Exercise: Using the data below, count the lines where "total" appears, and answer with the number alone.

Dataset excerpts
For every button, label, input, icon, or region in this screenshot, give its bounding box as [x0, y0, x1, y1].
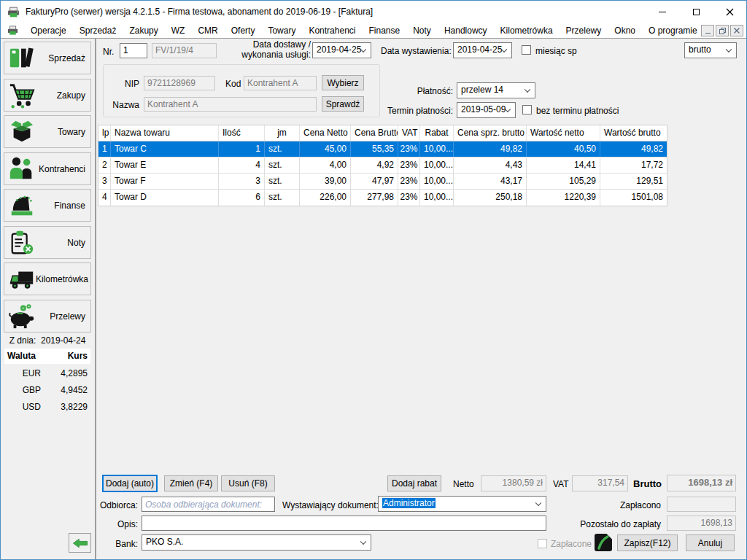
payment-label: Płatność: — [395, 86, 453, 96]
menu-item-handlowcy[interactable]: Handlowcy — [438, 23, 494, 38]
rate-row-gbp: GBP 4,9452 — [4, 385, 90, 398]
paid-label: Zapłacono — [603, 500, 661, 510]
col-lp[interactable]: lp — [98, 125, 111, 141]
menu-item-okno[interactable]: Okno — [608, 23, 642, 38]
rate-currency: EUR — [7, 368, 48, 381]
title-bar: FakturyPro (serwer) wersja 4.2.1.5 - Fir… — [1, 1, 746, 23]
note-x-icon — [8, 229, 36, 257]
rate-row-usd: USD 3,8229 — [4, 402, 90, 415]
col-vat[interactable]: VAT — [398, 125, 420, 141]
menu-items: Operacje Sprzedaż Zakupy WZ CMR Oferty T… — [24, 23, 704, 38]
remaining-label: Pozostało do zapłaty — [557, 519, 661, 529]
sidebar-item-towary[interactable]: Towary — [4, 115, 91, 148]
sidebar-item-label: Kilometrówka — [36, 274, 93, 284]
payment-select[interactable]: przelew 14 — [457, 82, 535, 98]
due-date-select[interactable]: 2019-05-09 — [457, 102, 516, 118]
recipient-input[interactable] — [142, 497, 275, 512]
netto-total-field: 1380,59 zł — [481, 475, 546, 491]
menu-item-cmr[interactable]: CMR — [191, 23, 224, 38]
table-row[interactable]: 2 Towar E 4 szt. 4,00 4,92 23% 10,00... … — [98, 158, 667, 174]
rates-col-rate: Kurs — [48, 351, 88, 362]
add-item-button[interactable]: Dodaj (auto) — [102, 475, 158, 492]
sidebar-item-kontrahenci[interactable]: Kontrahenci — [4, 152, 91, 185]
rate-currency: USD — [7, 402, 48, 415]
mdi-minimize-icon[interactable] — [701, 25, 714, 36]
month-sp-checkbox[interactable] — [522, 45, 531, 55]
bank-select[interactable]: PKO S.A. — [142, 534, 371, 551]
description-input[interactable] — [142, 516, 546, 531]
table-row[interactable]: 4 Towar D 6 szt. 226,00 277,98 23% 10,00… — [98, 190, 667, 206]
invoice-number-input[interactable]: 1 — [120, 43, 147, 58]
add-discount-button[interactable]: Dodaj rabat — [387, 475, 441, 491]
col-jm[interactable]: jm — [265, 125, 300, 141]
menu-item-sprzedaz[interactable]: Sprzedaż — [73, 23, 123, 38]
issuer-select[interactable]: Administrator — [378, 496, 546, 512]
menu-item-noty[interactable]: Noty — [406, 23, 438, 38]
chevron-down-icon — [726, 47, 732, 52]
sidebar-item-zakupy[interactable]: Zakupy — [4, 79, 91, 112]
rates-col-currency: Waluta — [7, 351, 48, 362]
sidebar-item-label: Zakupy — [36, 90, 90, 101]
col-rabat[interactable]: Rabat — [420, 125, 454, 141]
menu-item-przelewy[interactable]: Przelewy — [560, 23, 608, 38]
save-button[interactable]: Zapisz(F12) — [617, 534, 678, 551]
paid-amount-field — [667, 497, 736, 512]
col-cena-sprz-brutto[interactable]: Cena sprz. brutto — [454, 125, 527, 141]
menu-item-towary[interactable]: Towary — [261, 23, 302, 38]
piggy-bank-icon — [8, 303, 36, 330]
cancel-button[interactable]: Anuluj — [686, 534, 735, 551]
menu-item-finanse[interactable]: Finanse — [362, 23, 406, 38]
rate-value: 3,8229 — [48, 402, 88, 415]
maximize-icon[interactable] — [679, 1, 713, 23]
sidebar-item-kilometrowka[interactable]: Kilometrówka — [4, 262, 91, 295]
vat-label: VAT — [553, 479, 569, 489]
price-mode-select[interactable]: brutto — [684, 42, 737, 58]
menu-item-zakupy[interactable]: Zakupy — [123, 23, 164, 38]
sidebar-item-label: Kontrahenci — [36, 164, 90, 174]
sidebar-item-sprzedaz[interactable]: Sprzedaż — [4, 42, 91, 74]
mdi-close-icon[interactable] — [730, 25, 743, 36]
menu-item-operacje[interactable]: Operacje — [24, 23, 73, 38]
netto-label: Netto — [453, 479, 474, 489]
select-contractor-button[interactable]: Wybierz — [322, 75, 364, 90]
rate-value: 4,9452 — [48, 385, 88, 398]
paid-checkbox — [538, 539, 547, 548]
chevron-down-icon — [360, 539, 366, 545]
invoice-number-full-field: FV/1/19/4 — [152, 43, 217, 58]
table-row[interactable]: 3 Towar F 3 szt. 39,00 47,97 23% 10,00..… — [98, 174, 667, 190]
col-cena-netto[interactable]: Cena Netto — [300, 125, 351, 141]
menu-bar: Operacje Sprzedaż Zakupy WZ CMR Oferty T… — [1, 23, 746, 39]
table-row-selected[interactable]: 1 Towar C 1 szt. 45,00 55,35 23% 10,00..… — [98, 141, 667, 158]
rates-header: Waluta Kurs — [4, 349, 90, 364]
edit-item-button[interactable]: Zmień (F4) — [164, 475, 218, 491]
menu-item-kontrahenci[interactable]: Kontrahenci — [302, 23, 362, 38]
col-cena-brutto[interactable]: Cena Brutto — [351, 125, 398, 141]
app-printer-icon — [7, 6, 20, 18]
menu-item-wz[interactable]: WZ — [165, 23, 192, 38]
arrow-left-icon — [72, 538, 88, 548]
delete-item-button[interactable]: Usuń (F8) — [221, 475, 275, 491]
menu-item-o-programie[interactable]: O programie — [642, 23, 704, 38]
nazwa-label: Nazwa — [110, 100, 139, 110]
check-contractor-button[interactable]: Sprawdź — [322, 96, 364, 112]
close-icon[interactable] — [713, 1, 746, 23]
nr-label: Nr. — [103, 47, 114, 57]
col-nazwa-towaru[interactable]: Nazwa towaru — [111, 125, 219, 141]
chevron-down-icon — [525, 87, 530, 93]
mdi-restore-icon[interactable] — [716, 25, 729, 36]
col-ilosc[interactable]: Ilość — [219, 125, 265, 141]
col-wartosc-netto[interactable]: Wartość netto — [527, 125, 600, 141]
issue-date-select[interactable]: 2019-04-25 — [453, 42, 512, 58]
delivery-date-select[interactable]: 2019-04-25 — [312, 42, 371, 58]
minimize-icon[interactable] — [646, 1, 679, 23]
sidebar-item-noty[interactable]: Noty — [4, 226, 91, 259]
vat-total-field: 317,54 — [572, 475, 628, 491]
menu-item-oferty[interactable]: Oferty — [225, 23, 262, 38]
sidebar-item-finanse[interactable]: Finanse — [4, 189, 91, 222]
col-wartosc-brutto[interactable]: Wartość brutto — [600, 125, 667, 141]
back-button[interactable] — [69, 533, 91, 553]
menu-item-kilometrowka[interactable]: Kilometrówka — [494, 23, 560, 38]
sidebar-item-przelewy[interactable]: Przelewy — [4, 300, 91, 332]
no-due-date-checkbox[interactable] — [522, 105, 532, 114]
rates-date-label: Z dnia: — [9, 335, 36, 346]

...

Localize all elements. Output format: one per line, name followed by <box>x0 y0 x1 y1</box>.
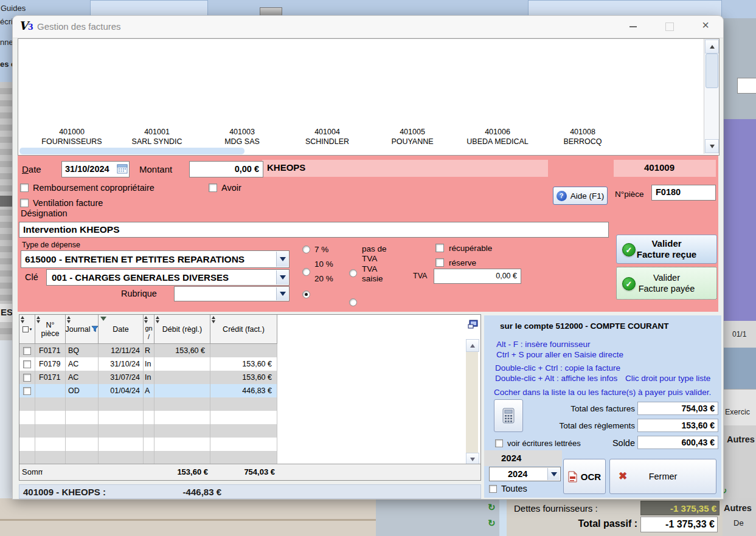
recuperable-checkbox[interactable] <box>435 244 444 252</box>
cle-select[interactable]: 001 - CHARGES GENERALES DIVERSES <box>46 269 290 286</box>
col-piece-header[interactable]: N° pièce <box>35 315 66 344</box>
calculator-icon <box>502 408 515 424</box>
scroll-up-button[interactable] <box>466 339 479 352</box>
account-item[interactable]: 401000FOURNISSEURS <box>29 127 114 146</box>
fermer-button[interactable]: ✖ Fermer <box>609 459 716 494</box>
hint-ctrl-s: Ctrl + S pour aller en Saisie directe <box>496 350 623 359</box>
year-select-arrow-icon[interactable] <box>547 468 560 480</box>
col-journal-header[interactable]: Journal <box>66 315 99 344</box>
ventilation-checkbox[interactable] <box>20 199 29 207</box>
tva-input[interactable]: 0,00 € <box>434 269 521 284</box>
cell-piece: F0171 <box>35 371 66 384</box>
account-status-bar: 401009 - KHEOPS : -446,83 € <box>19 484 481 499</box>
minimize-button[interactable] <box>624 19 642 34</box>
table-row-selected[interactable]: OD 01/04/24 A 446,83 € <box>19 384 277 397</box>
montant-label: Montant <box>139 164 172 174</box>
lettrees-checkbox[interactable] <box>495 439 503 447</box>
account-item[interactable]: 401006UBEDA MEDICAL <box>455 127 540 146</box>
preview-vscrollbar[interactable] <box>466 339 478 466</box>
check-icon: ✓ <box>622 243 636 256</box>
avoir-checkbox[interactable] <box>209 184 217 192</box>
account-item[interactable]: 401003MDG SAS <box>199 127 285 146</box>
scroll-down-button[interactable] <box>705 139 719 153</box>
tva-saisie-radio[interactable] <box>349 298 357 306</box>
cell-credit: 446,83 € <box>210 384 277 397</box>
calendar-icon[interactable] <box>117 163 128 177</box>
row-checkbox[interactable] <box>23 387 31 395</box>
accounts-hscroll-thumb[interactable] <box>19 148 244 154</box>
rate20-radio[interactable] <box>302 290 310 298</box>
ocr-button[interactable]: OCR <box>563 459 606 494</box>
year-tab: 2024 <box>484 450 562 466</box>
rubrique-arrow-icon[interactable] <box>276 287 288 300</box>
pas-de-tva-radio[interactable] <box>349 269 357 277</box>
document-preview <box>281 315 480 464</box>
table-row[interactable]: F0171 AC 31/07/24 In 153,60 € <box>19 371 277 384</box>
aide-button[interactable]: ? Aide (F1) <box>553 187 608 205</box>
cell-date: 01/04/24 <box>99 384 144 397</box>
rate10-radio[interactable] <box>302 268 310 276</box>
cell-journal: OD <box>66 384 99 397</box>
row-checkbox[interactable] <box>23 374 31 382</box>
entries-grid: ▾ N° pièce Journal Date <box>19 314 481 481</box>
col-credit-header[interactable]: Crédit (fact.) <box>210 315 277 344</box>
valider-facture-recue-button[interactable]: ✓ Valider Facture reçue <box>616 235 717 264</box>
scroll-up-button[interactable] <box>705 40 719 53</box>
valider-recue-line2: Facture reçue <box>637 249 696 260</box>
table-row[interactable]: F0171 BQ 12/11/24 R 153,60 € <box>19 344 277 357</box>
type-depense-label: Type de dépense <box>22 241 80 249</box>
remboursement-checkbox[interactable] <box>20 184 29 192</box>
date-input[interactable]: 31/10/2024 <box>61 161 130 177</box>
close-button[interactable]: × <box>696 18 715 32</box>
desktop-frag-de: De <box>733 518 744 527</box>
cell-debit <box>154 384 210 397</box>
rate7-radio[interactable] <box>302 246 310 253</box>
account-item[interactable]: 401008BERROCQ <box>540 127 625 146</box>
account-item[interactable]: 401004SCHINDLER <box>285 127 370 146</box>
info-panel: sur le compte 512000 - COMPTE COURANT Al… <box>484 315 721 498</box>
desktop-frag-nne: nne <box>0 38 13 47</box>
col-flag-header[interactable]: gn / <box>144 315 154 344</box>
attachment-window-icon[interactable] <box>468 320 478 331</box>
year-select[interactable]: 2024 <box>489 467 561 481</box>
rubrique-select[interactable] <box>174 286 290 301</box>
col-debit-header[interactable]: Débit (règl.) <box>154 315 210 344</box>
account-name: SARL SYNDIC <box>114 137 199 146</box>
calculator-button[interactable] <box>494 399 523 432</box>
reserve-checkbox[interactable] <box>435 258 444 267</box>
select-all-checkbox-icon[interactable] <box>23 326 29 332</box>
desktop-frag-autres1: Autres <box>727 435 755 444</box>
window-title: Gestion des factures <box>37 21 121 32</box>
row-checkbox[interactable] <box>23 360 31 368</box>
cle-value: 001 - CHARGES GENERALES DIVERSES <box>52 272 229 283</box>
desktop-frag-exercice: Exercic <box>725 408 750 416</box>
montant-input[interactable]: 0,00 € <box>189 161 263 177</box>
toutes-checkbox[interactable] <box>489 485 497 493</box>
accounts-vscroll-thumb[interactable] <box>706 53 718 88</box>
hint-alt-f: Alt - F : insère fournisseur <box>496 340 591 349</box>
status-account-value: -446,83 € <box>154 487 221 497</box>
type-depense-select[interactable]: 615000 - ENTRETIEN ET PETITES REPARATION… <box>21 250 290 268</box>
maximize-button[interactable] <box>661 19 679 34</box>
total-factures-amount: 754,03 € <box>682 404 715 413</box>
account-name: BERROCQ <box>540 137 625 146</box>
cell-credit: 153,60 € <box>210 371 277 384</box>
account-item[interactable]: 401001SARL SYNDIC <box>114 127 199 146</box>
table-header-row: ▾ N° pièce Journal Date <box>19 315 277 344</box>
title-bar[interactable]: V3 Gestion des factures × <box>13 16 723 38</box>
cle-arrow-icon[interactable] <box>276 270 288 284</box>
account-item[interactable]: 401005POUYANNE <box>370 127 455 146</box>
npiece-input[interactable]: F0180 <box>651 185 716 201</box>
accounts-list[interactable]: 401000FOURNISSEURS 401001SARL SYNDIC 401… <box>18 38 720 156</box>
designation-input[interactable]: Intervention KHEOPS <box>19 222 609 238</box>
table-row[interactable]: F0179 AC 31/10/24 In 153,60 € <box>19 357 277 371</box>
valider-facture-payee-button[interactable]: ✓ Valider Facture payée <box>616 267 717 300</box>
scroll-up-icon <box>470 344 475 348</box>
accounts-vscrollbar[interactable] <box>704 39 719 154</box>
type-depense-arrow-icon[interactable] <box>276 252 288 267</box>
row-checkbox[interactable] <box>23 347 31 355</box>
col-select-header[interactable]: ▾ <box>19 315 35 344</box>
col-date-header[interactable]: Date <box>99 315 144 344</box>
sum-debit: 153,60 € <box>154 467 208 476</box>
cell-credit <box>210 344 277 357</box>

Task output: 3